Every time the film wanders off to explore personal connections between Scott and his daughter, I just saw scenes that could be cut from the luxurious and overlong 2 1/2 hour running time, but damned if Snyder doesn't balance every slow bit with a killer action sequence.

The film is loaded with them and I played several of them three times in a row before moving on in the film, a sure sign that something has dropped my jaw.

The film gives off serious 'Aliens" vibes as the team makes their incursion into Vegas, especially when hordes of the undead mass around the group like all those xenomorphs hunting our heroes in James Cameron's masterpiece.

But Snyder is no Cameron, so let's not get too ahead of ourselves.

Garret Dillahunt is the slimy guy you love to hate, a rogue soldier added to Scott's team at Tanaka's request, but just like in "Aliens", there seems to be plenty of double crossing afoot.

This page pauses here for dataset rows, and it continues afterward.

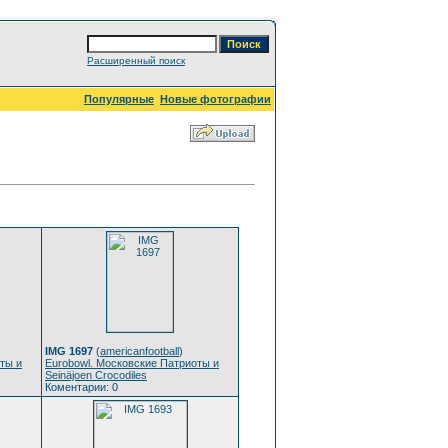
Расширенный поиск
Популярные
Новые фотографии
IMG 1697
(
americanfootball
)
ты и
Eurobowl. Московские Патриоты и
Seinäjoen Crocodiles
Коментарии: 0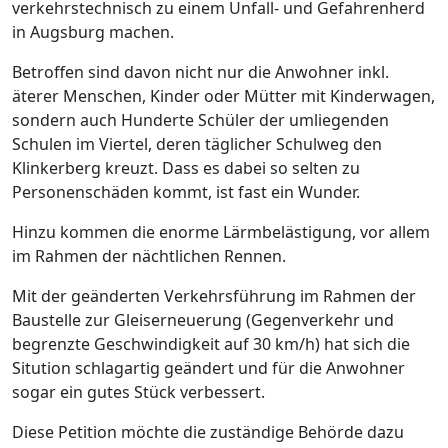
verkehrstechnisch zu einem Unfall- und Gefahrenherd
in Augsburg machen.
Betroffen sind davon nicht nur die Anwohner inkl.
äterer Menschen, Kinder oder Mütter mit Kinderwagen,
sondern auch Hunderte Schüler der umliegenden
Schulen im Viertel, deren täglicher Schulweg den
Klinkerberg kreuzt. Dass es dabei so selten zu
Personenschäden kommt, ist fast ein Wunder.
Hinzu kommen die enorme Lärmbelästigung, vor allem
im Rahmen der nächtlichen Rennen.
Mit der geänderten Verkehrsführung im Rahmen der
Baustelle zur Gleiserneuerung (Gegenverkehr und
begrenzte Geschwindigkeit auf 30 km/h) hat sich die
Sitution schlagartig geändert und für die Anwohner
sogar ein gutes Stück verbessert.
Diese Petition möchte die zuständige Behörde dazu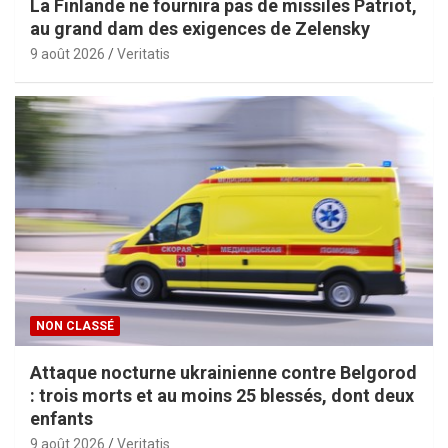
La Finlande ne fournira pas de missiles Patriot,
au grand dam des exigences de Zelensky
9 août 2026
Veritatis
NON CLASSÉ
Attaque nocturne ukrainienne contre Belgorod
: trois morts et au moins 25 blessés, dont deux
enfants
9 août 2026
Veritatis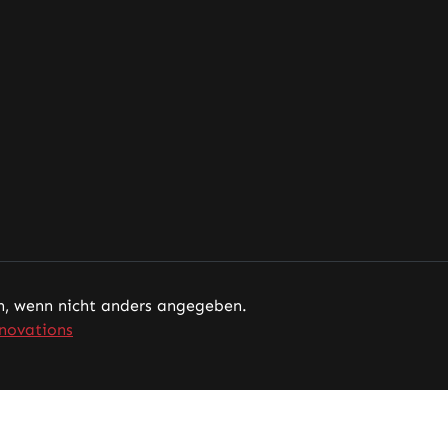
 wenn nicht anders angegeben.
novations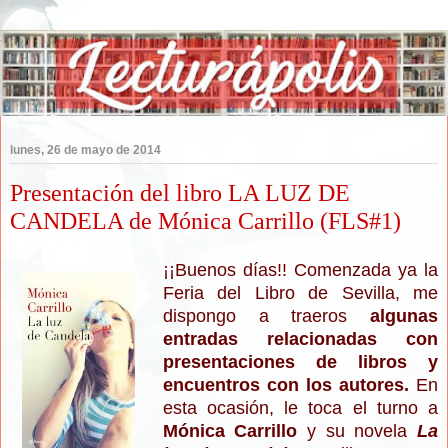
lunes, 26 de mayo de 2014
Presentación del libro LA LUZ DE
CANDELA de Mónica Carrillo (FLS#1)
¡¡Buenos días!! Comenzada ya la
Feria del Libro de Sevilla, me
dispongo a traeros
algunas
entradas relacionadas con
presentaciones de libros y
encuentros con los autores.
En
esta ocasión, le toca el turno a
Mónica Carrillo
y su novela
La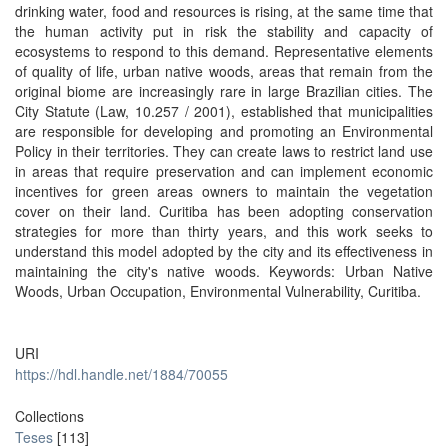
drinking water, food and resources is rising, at the same time that
the human activity put in risk the stability and capacity of
ecosystems to respond to this demand. Representative elements
of quality of life, urban native woods, areas that remain from the
original biome are increasingly rare in large Brazilian cities. The
City Statute (Law, 10.257 / 2001), established that municipalities
are responsible for developing and promoting an Environmental
Policy in their territories. They can create laws to restrict land use
in areas that require preservation and can implement economic
incentives for green areas owners to maintain the vegetation
cover on their land. Curitiba has been adopting conservation
strategies for more than thirty years, and this work seeks to
understand this model adopted by the city and its effectiveness in
maintaining the city's native woods. Keywords: Urban Native
Woods, Urban Occupation, Environmental Vulnerability, Curitiba.
URI
https://hdl.handle.net/1884/70055
Collections
Teses
[113]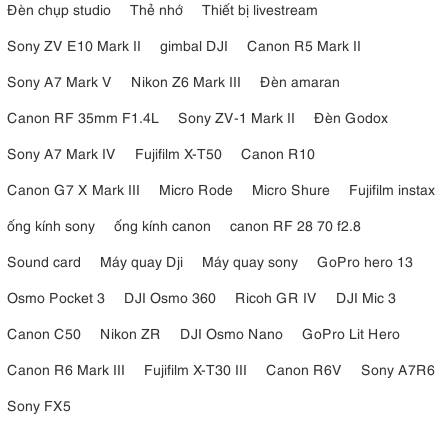
Đèn chụp studio
Thẻ nhớ
Thiết bị livestream
Sony ZV E10 Mark II
gimbal DJI
Canon R5 Mark II
Sony A7 Mark V
Nikon Z6 Mark III
Đèn amaran
Canon RF 35mm F1.4L
Sony ZV-1 Mark II
Đèn Godox
Sony A7 Mark IV
Fujifilm X-T50
Canon R10
Canon G7 X Mark III
Micro Rode
Micro Shure
Fujifilm instax
ống kính sony
ống kính canon
canon RF 28 70 f2.8
Sound card
Máy quay Dji
Máy quay sony
GoPro hero 13
Osmo Pocket 3
DJI Osmo 360
Ricoh GR IV
DJI Mic 3
Canon C50
Nikon ZR
DJI Osmo Nano
GoPro Lit Hero
Canon R6 Mark III
Fujifilm X-T30 III
Canon R6V
Sony A7R6
Sony FX5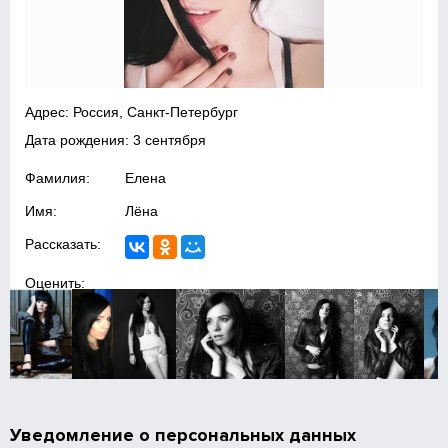
Адрес: Россия, Санкт-Петербург
Дата рождения: 3 сентября
Фамилия:
Елена
Имя:
Лёна
Рассказать:
Оценить:
Уведомление о персональных данных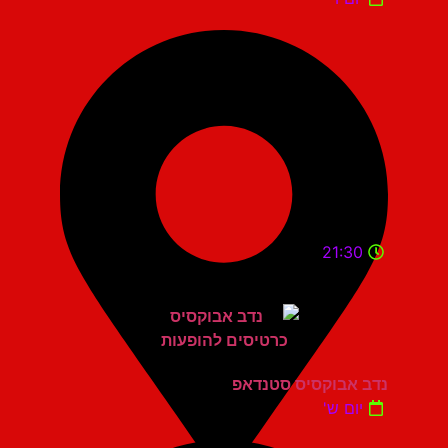
21:30
נדב אבוקסיס סטנדאפ
יום ש'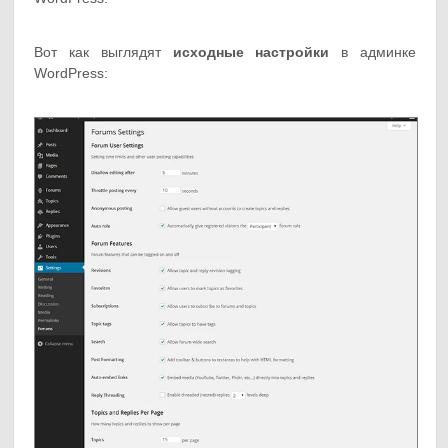
Вот как выглядят
исходные настройки
в админке
WordPress: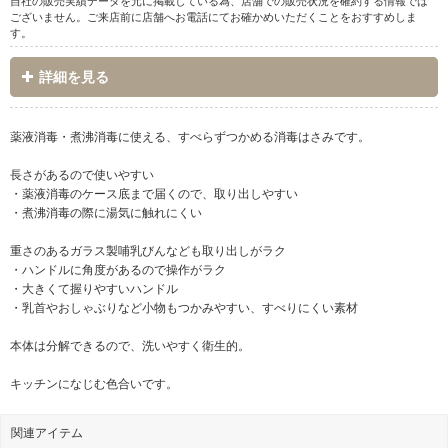
自社の販売実績データを元に掲載している為、店舗での販売状況を確約する情報では
ございません。ご来店前に店舗へお電話にてお確かめいただくことをおすすめしま
す。
詳細を見る
薬液消毒・煮沸消毒に使える、すべらずつかめる消毒はさみです。
長さがあるので使いやすい
・薬液消毒のケース底まで届くので、取り出しやすい
・煮沸消毒の際に湯気に触れにくい
重さのあるガラス製哺乳びんなども取り出しがラク
・ハンドルに角度があるので操作がラク
・大きくて握りやすいハンドル
・乳首やおしゃぶりなど小物もつかみやすい、すべりにくい素材
本体は分解できるので、洗いやすく衛生的。
キッチンになじむ色合いです。
関連アイテム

The final forty minutes is excellent, with the President of the United States announcing that he's going to drop a nuke on Las Vegas to rid the world of the virus infected zombie chompers once and for all. Listening to his advisers, he decides to move the bombing up to July 3rd, even though he thought it would be pretty damn patriotic to blow that shit up on our country's birthday.

That sudden timeline change gives our team about 90 minutes to complete raiding the safe and escape the impending mushroom cloud.

Snyder's always been best at story boarding and then executing absolutely bonkers action scenes and he delivers several here.

My favorites are Scott and a smaller group from his team trying to cross the casino to get to the elevators to the rooftop helicopter. "Get to the choppa!!" would be perfect here. In an incredibly choreographed bullet ballet, thousands of rounds are unleashed at wave after wave of flesh eaters as our heroes fly over and under gaming tables and slot machines. It's an absolute blast.

Hardwick (Sorry to Bother You) proves himself to be a bonafide action star. Let's get this guy his own action flick, he makes it look easy.

Snyder saves his A-game for the final helicopter escape attempt from the city as the incoming nuke streaks against the sky.

It's an assault on the eyes & ears that made me laugh and smile non-stop. Bautista rocks as a lethal one-man assault team.

My favorite getaway spot has never looked so bad.

Half the fun is trying to see where on the strip the action is taking place in every scene. It's replicated down to the street signs and every hotel you know is right where it belongs, smoldering, broken and infected. The visual effects are strong, reflecting the film's rumored $90 million budget.

If you love George Romero zombie movies, Snyder's terrific 2004 "Dawn of the Dead" AND heist movies, you're in for a real treat.

This thing is a blast right down to the final moments with one of our heroes unknowingly setting up a potential sequel.

Buckle me in and let's go. ARMY OF THE DEAD gets a gory, hilarious and audacious B. If Snyder would have hired an editor to cut 30 minutes, this would be a modern classic of the genre.